2) Ensuite, le besoin d’un vrai partenaire. Homme ou femme, nous éprouvons en effet le besoin d’une aide à nos côtés, le besoin d’un autre nous-même, de cet être de l’autre sexe qui nous est complémentaire et auquel nous nous unissons pour n’être plus deux, mais un.
Ainsi le Seigneur demande aux hommes de se tenir en sa présence pour n’avoir pas d’autre Dieu que lui, et d’être en face de leur femme pour n’avoir d’autre épouse qu’elle seule.

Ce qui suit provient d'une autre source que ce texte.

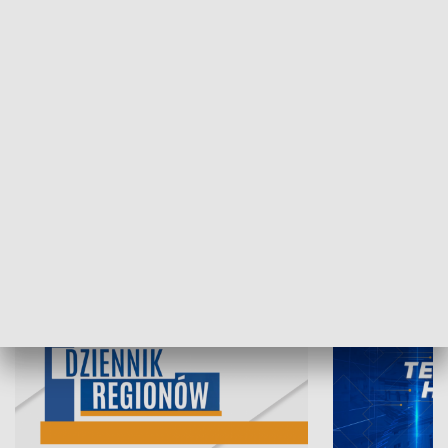
07.08.2026, 19:45
06.08.2026, 19
INFORMACJE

Un avec Dieu, Un avec notre femme… Telle est notre vocation, car il ne peut y avoir pour le chrétien qu’un unique Dieu et qu’une unique femme.
L’adultère
Qu’est-ce donc que l’adultère ?
C’est, sur ce double plan, le fait de sortir de cette unité dont nous venons de parler. Adam avait accepté Dieu, il avait choisi Ève. Dans les deux cas, il avait fait un choix unique, il s’était engagé à choisir toujours Dieu comme son Dieu et à choisir toujours Ève comme sa femme.
La chute d’Adam et d’Ève, le fait qu’ils aient accepté de rompre leur communion avec Dieu pour écouter la voix d’un faux dieu, a été le premier adultère. Cette faute est d’ordre spirituel. C’est l’infidélité au Dieu créateur. Adam et Ève, qui ont rompu l’unité, n’ont plus un seul Dieu ; ils en ont deux : Dieu et le serpent.
L’adultère est donc entré dans le monde, non par une faute du corps, mais par une faute...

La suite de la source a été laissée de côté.